India has imposed a strict economic blockade on Bangladesh, leading to a significant disruption of cross-border trade through key routes, including the Border Trade Centre in Dhubri's Golakganj.
The blockade follows heightened geopolitical tensions after the Pahalgam terror attack, where 26 tourists, all men, were killed by Pakistan-backed militants. In response to provocative statements made by Bangladesh's interim Prime Minister Muhammad Yunus during his visit to China, the Indian government has taken decisive economic measures targeting Dhaka.
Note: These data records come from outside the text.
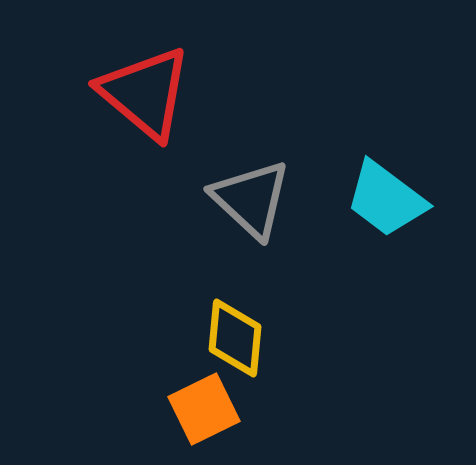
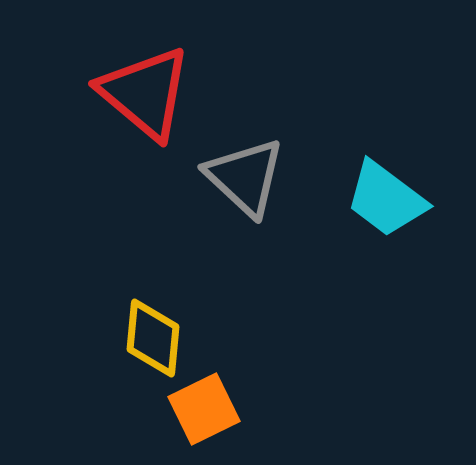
gray triangle: moved 6 px left, 22 px up
yellow diamond: moved 82 px left
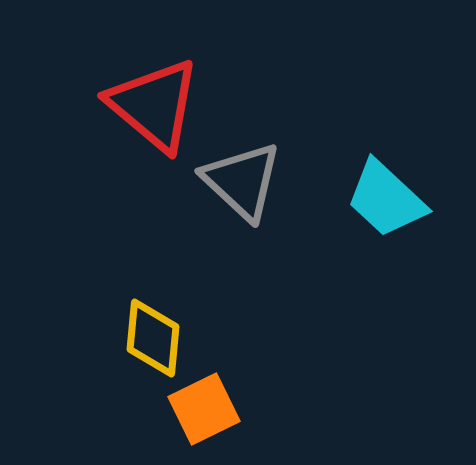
red triangle: moved 9 px right, 12 px down
gray triangle: moved 3 px left, 4 px down
cyan trapezoid: rotated 6 degrees clockwise
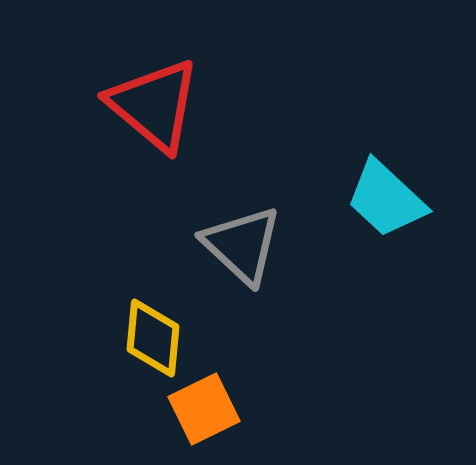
gray triangle: moved 64 px down
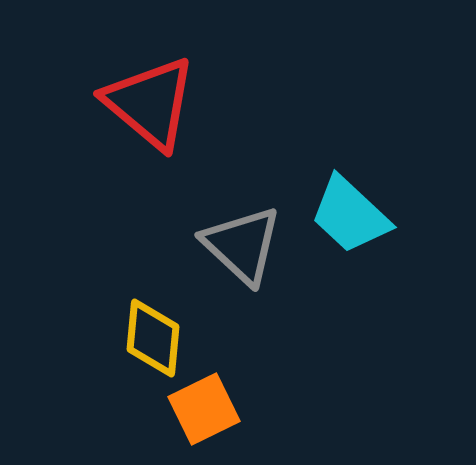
red triangle: moved 4 px left, 2 px up
cyan trapezoid: moved 36 px left, 16 px down
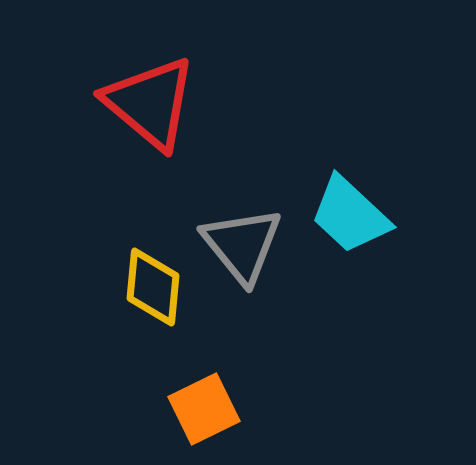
gray triangle: rotated 8 degrees clockwise
yellow diamond: moved 51 px up
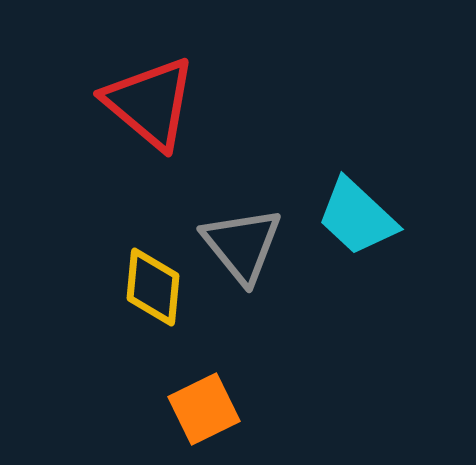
cyan trapezoid: moved 7 px right, 2 px down
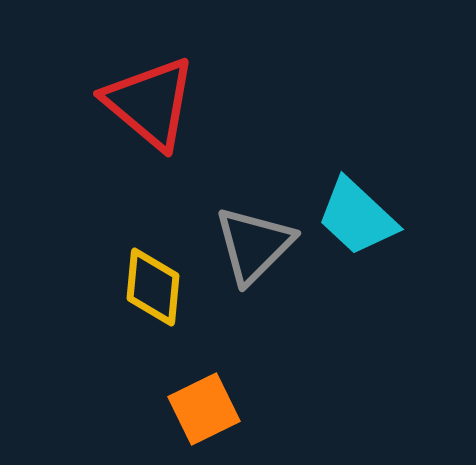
gray triangle: moved 12 px right; rotated 24 degrees clockwise
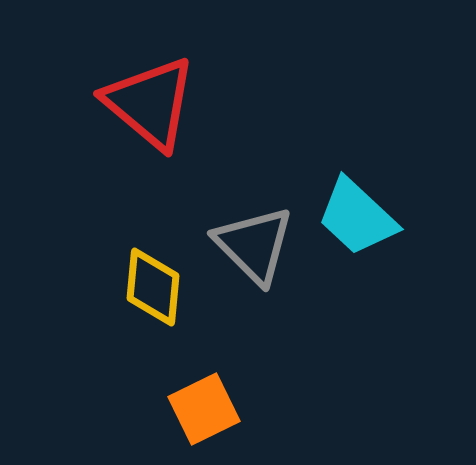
gray triangle: rotated 30 degrees counterclockwise
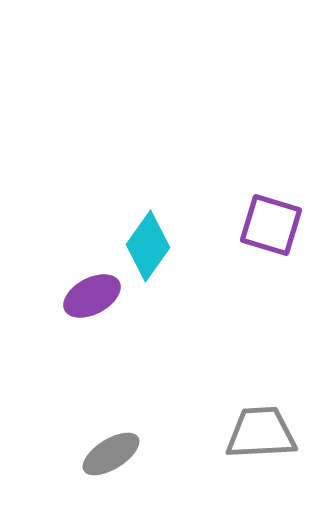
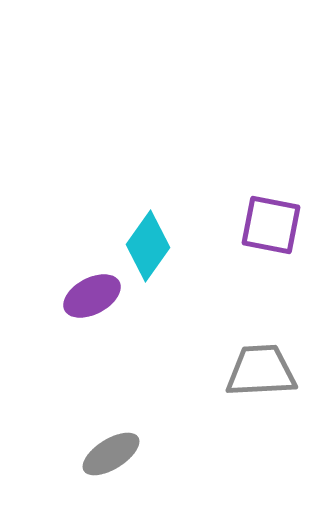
purple square: rotated 6 degrees counterclockwise
gray trapezoid: moved 62 px up
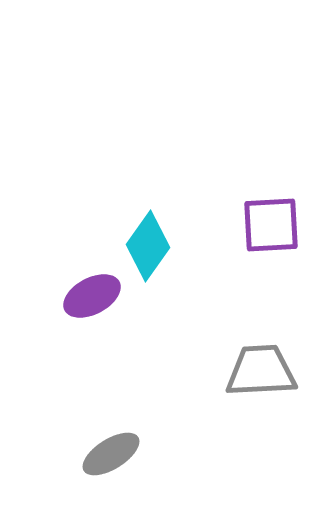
purple square: rotated 14 degrees counterclockwise
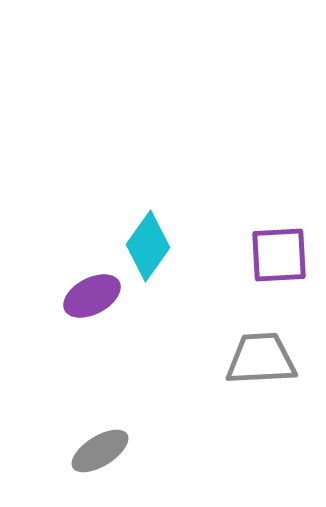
purple square: moved 8 px right, 30 px down
gray trapezoid: moved 12 px up
gray ellipse: moved 11 px left, 3 px up
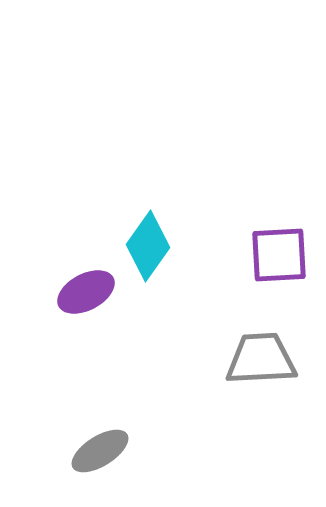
purple ellipse: moved 6 px left, 4 px up
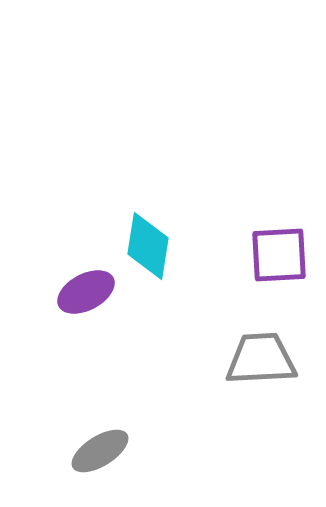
cyan diamond: rotated 26 degrees counterclockwise
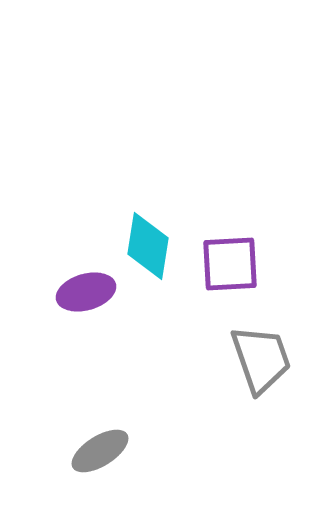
purple square: moved 49 px left, 9 px down
purple ellipse: rotated 12 degrees clockwise
gray trapezoid: rotated 74 degrees clockwise
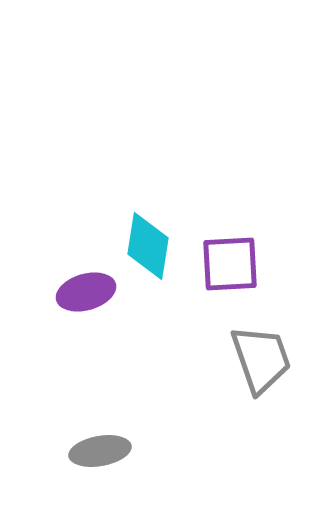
gray ellipse: rotated 22 degrees clockwise
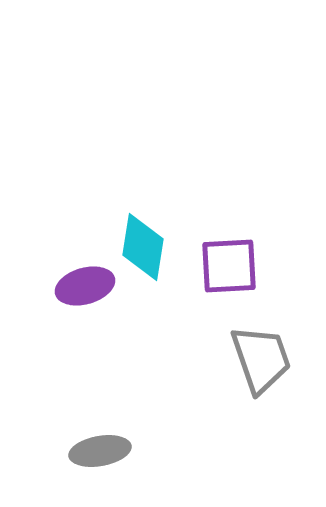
cyan diamond: moved 5 px left, 1 px down
purple square: moved 1 px left, 2 px down
purple ellipse: moved 1 px left, 6 px up
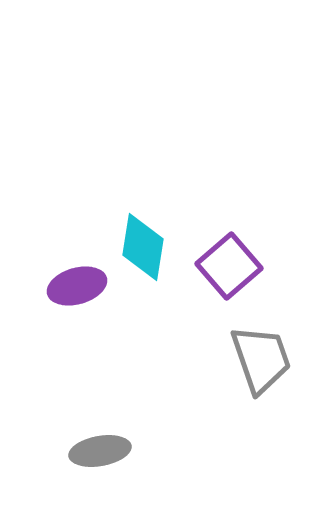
purple square: rotated 38 degrees counterclockwise
purple ellipse: moved 8 px left
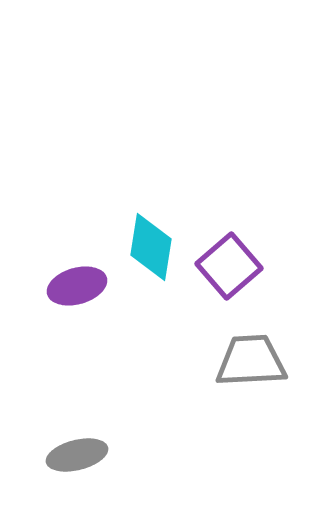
cyan diamond: moved 8 px right
gray trapezoid: moved 10 px left, 2 px down; rotated 74 degrees counterclockwise
gray ellipse: moved 23 px left, 4 px down; rotated 4 degrees counterclockwise
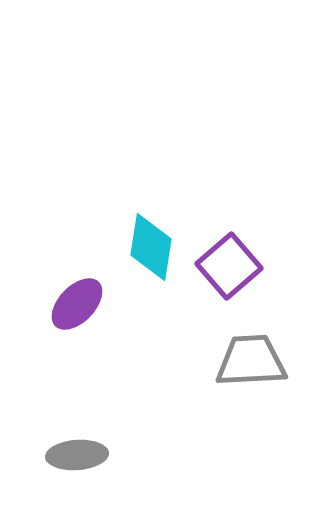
purple ellipse: moved 18 px down; rotated 30 degrees counterclockwise
gray ellipse: rotated 10 degrees clockwise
Under the new trade restrictions, India has banned the import of several Bangladeshi products, including ready-made garments, carbonated drinks, cotton yarn waste, processed food items, and wooden furniture. These categories make up a substantial portion of the bilateral trade flow, especially through northeastern trading posts like Dhubri's Golakganj.
Local traders and freight operators at the Golakganj's Border trade centre are already experiencing the fallout, with dozens of trucks stranded and transactions halted. Small and medium enterprises relying on Indo-Bangladesh trade are reporting mounting losses, and many fear long-term economic damage if the blockade continues.
Trade analysts warn that the situation could escalate further unless diplomatic channels are activated to resolve the standoff. The India-Bangladesh trade blockade is now a matter of serious concern for border economies and regional commerce in Northeast India.